Heist cinema is all about the thrill of a perfectly laid plan, executed with style keycards swiped, briefcases artfully swapped. A perfect plan requires a predictable defence, however, and Dan Marshall’s The Swindle isn’t nearly that neat and tidy. A procedurally generated steampunk house-breaker, it’s how Spelunky might roll if it got wasted with Danny Ocean and traded in the whip for a clockwork omni-jack.


Each of The Swindle’s tile-based levels is unique, assembled from scratch every time you ride the drop pod down from your airship lair. There are a few things they all have in common a front and back door, patrolling robot guards and lashings of delicious cash, daubed across floors or squirrelled away in computers but every layout and the distribution of traps and enemies are always thrown together by an algorithm.
It’s how Spelunky might roll if it got wasted with Danny Ocean
Pull A Fast One
Your job is obviously to make it back to your pod with as much loot as possible, using a variety of curious gizmos to avoid or brutalise threats. But where Ocean’s crew might spend weeks pouring over blueprints, budding Swindlers must strategise on the fly. A sound early tactic is to scramble up to the roof, snooping at the interior from safety. Once you’ve got a sense of where the richest rewards are located, you could blow up a wall to bypass defences, use your Steam.exe ability (badumtish) to ghost through searchlights, hack the central security terminal to disable cameras, or whip out your remote detonator to set off a conveniently spawned mine. Gadgets are always welcome in a heist sim, and this one is pleasingly relaxed about their usage there’s no hard limit per item, though you’ll need to worry about cooldown.

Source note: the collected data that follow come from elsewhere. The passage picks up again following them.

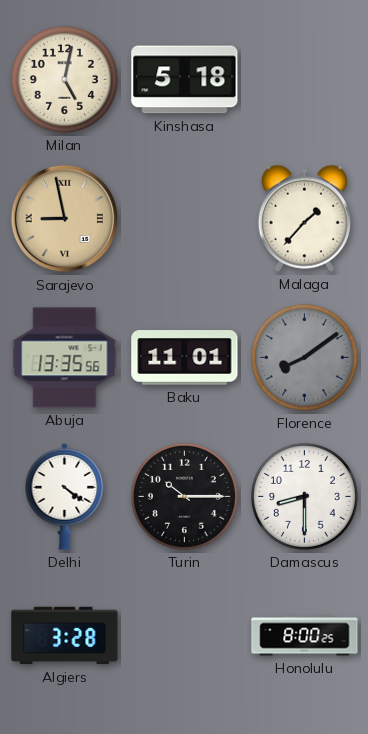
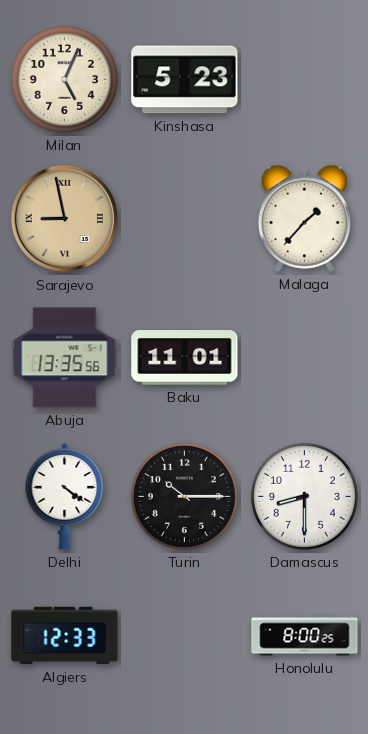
Milan: 5:02 -> 5:04
Kinshasa: 5:18 -> 5:23
Florence: 8:09 -> none
Algiers: 3:28 -> 12:33
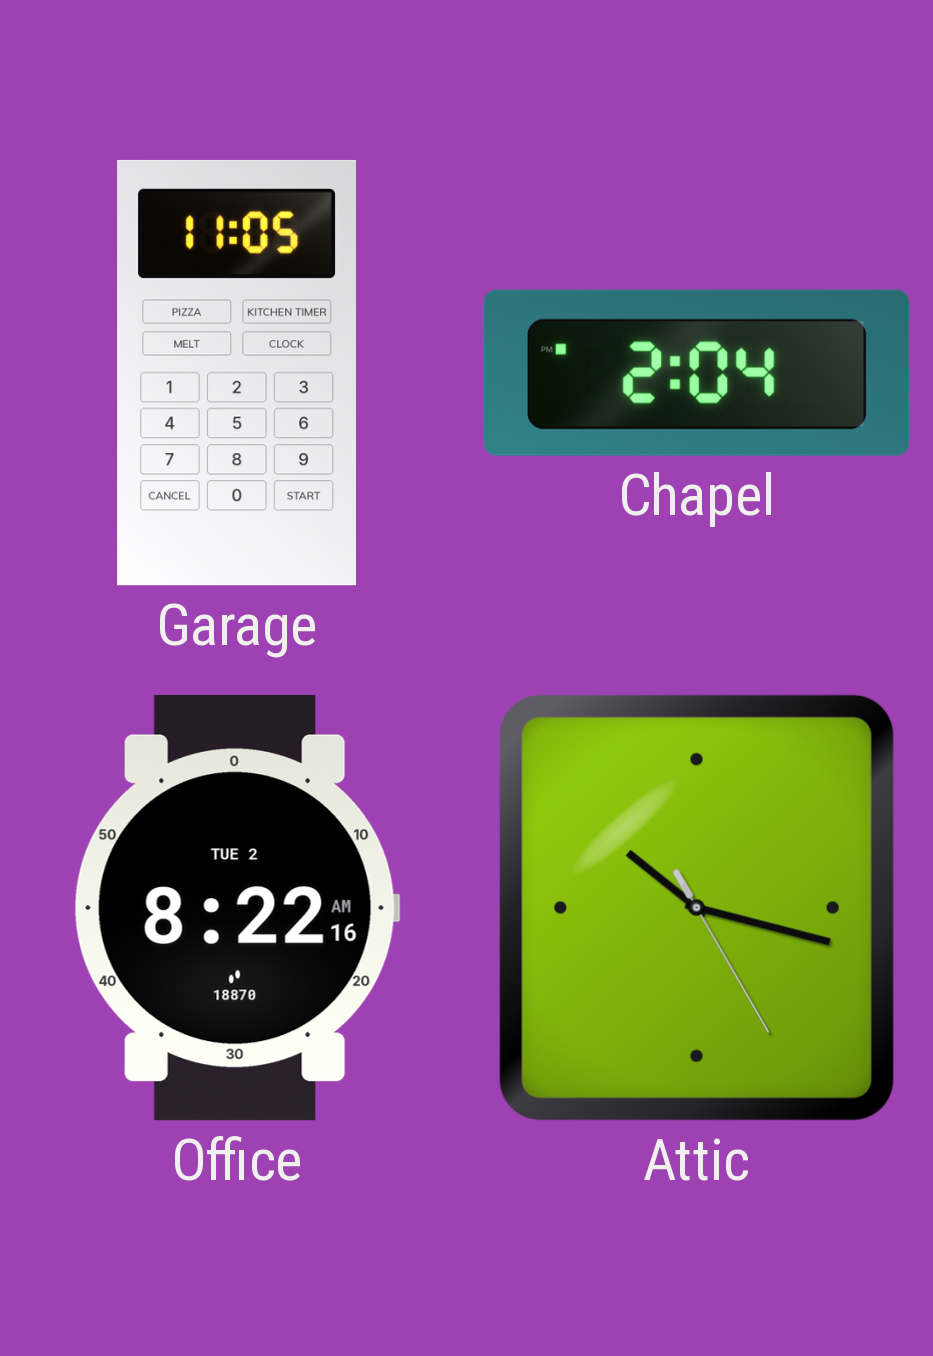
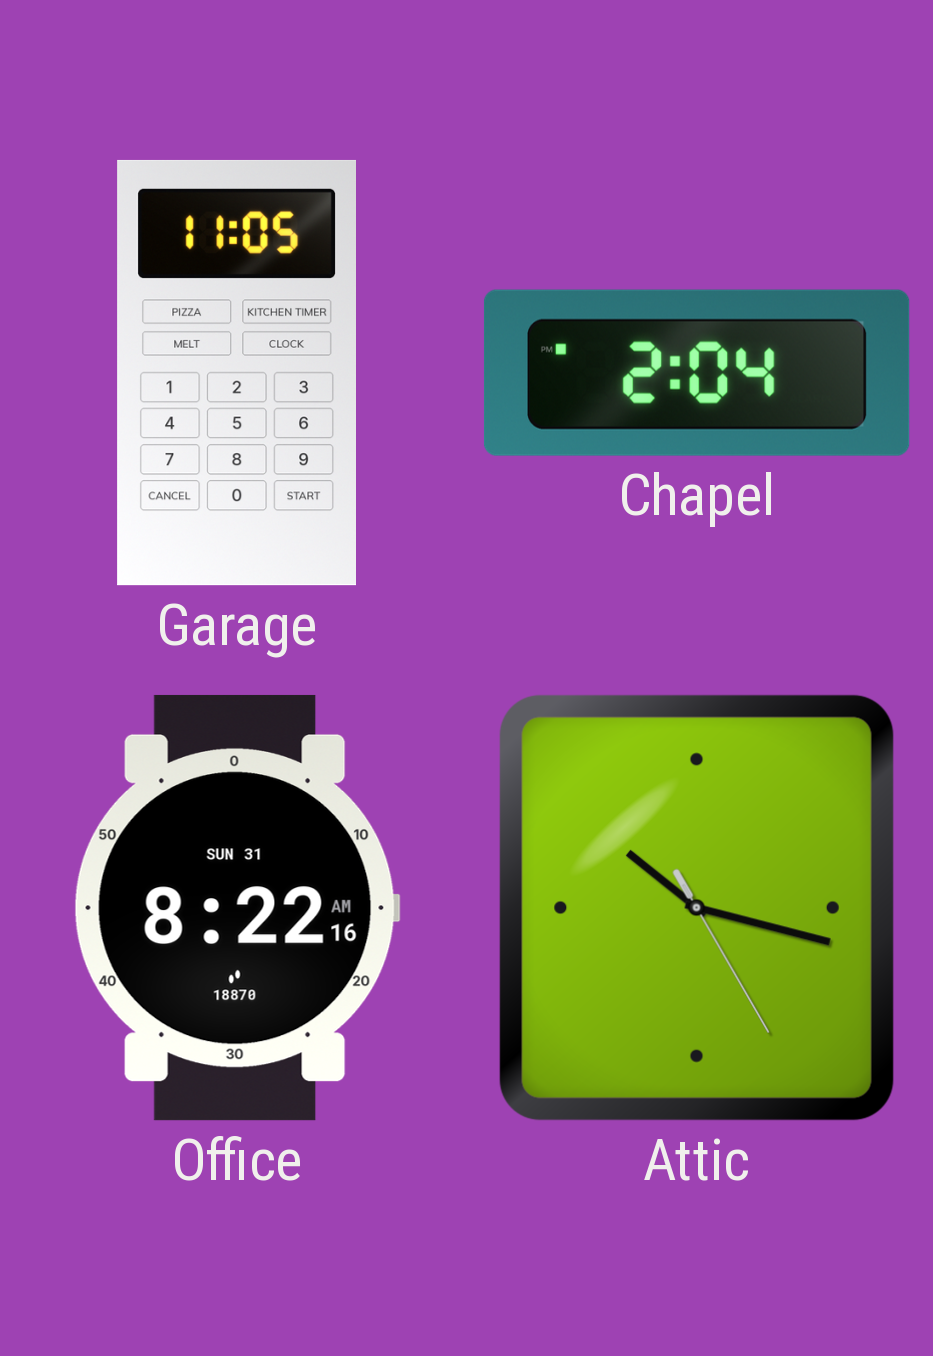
Office date: TUE 2 -> SUN 31
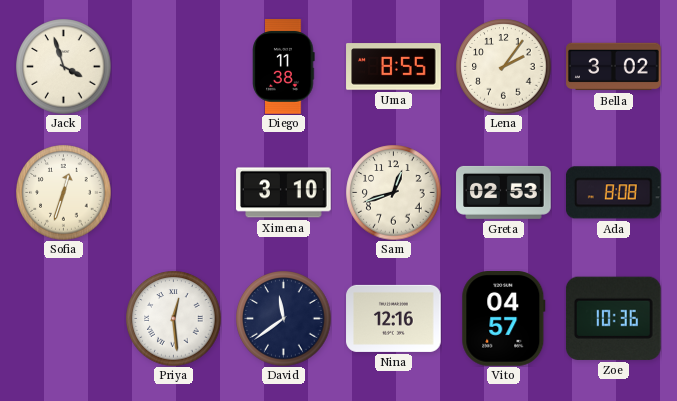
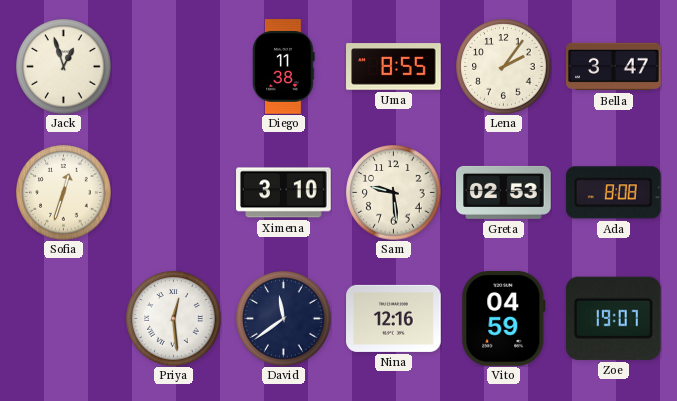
Jack: 3:57 -> 12:57
Bella: 3:02 -> 3:47
Sam: 12:42 -> 9:29
Vito: 04:57 -> 04:59
Zoe: 10:36 -> 19:07
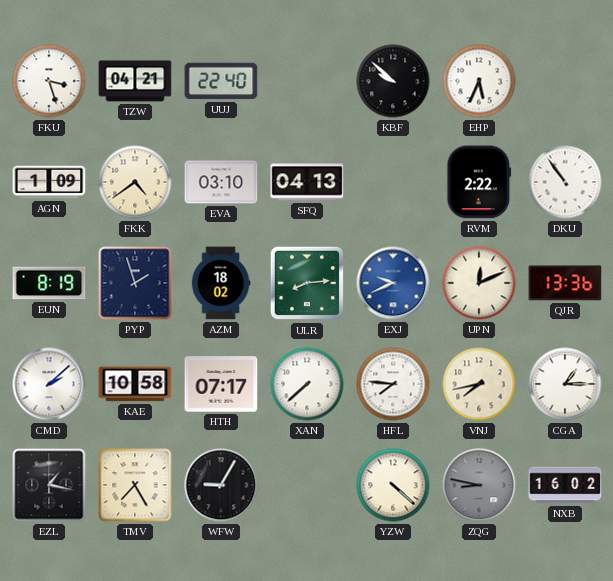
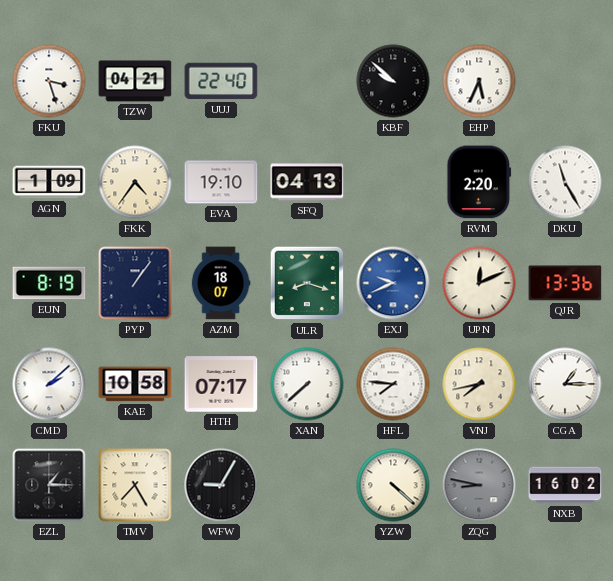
FKK: 4:39 -> 4:36
EVA: 03:10 -> 19:10
RVM: 2:22 -> 2:20
DKU: 10:54 -> 11:25
PYP: 1:57 -> 1:06
AZM: 18:02 -> 18:07
ULR: 8:14 -> 8:18
EZL: 1:17 -> 1:15
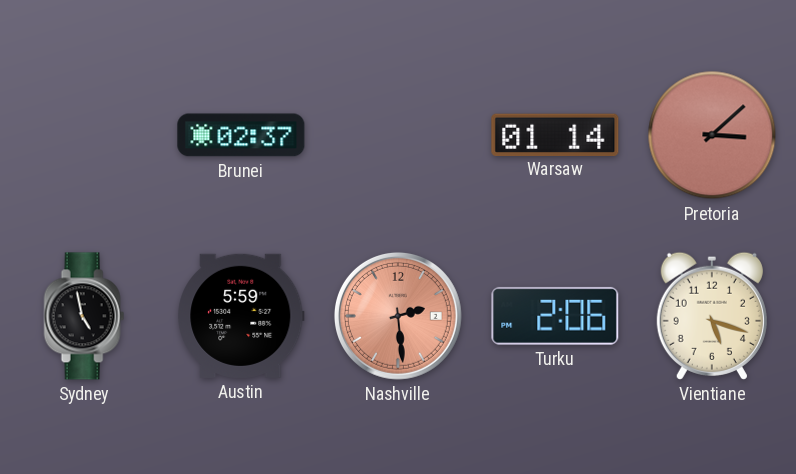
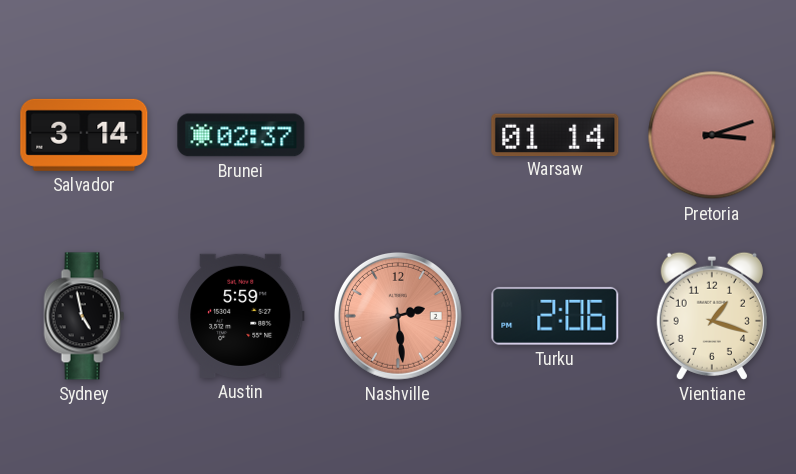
Salvador: none -> 3:14
Pretoria: 3:08 -> 3:12
Vientiane: 5:18 -> 1:18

Fail a hack or stray into the beam of a watchful automaton, and you’ll set off a level-wide alarm. This starts an invisible, variable countdown to the arrival of the police, who are rather more aggressive in their patrolling flying gunships may pass through walls, much like the ghost in Spelunky. It also triggers a protocol whereby all terminals begin to offload their cash deposits to servers. The result is a mad rush to either the exit or a cruel demise at the hands of an upstanding officerbot. Restarts are instantaneous, but failure is nonetheless keenly felt. After all, you’ll never get to try the same level twice.

Smash And Grab
The game is broken up into six districts, with tougher foes at large in more lucrative areas. Its claim to greatness will depend on how much the conundrums evolve in later districts right now, it’s perhaps a little bit too tempting to just blast through outside walls and abscond with the least well-protected piles of cash. Still, more advanced gadgets such as teleporters and EMP grenades should spur more
imaginative play. As it stands, The Swindle is a barmy original among games with arch-criminal pretensions. It lacks the bombast of a Battlefield Hardline or a PayDay 2, but as far as the element of improvisation is concerned it’s well out in front.